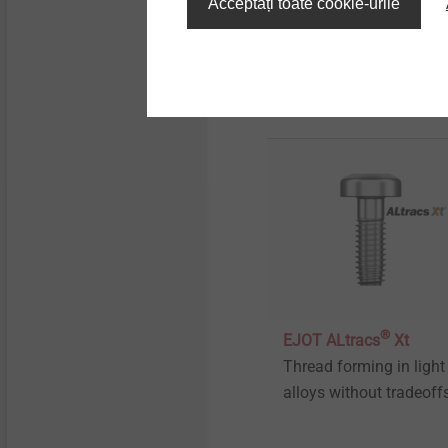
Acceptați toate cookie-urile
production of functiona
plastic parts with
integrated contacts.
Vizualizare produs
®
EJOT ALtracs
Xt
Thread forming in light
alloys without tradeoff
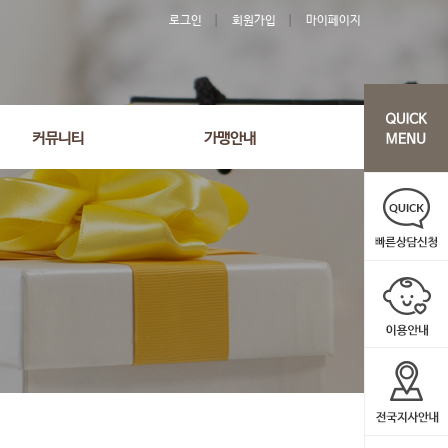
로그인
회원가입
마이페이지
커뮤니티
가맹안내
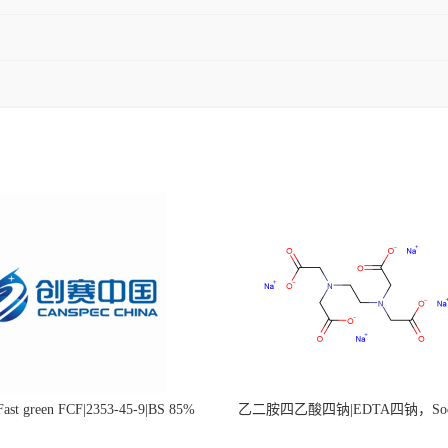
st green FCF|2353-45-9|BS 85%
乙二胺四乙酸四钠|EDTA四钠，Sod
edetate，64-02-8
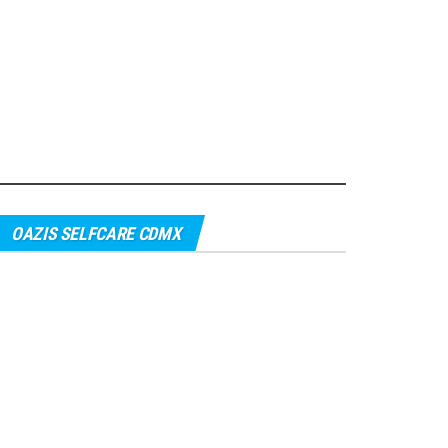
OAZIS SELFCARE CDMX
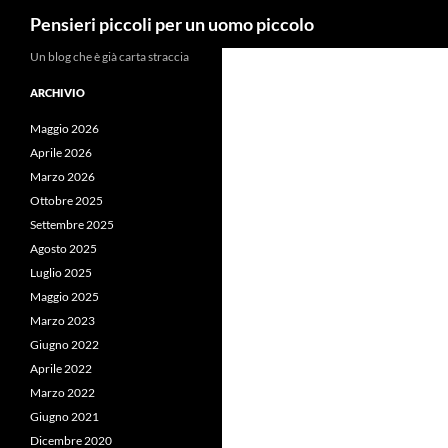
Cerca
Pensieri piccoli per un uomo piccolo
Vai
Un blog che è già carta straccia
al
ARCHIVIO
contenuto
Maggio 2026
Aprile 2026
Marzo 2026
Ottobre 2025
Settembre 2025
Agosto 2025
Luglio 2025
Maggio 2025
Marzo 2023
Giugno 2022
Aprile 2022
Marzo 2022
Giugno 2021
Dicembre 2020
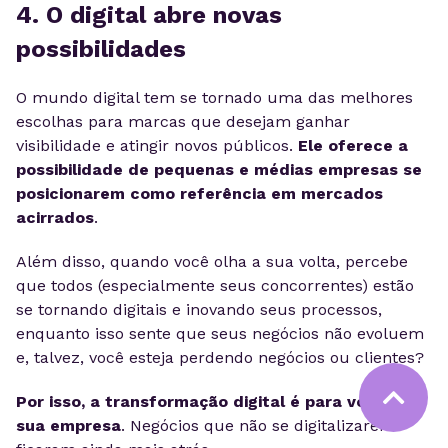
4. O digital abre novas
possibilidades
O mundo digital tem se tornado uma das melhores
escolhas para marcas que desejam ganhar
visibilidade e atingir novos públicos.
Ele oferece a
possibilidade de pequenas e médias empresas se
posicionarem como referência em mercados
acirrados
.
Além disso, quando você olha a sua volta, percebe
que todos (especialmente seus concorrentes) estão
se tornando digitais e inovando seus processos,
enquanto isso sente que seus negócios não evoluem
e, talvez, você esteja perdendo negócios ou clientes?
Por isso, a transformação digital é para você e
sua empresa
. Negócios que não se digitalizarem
=====
Give back exactly the lines above that run from the one with "乙二胺四乙酸四钠|EDTA四钠，Sod" to the one with "se tornando digitais", including both, with the pictures left out.

乙二胺四乙酸四钠|EDTA四钠，Sod
edetate，64-02-8
OAZIS SELFCARE CDMX
Cerca
Pensieri piccoli per un uomo piccolo
Vai
Un blog che è già carta straccia
al
ARCHIVIO
contenuto
Maggio 2026
Aprile 2026
Marzo 2026
Ottobre 2025
Settembre 2025
Agosto 2025
Luglio 2025
Maggio 2025
Marzo 2023
Giugno 2022
Aprile 2022
Marzo 2022
Giugno 2021
Dicembre 2020
4. O digital abre novas
possibilidades
O mundo digital tem se tornado uma das melhores
escolhas para marcas que desejam ganhar
visibilidade e atingir novos públicos.
Ele oferece a
possibilidade de pequenas e médias empresas se
posicionarem como referência em mercados
acirrados
.
Além disso, quando você olha a sua volta, percebe
que todos (especialmente seus concorrentes) estão
se tornando digitais e inovando seus processos,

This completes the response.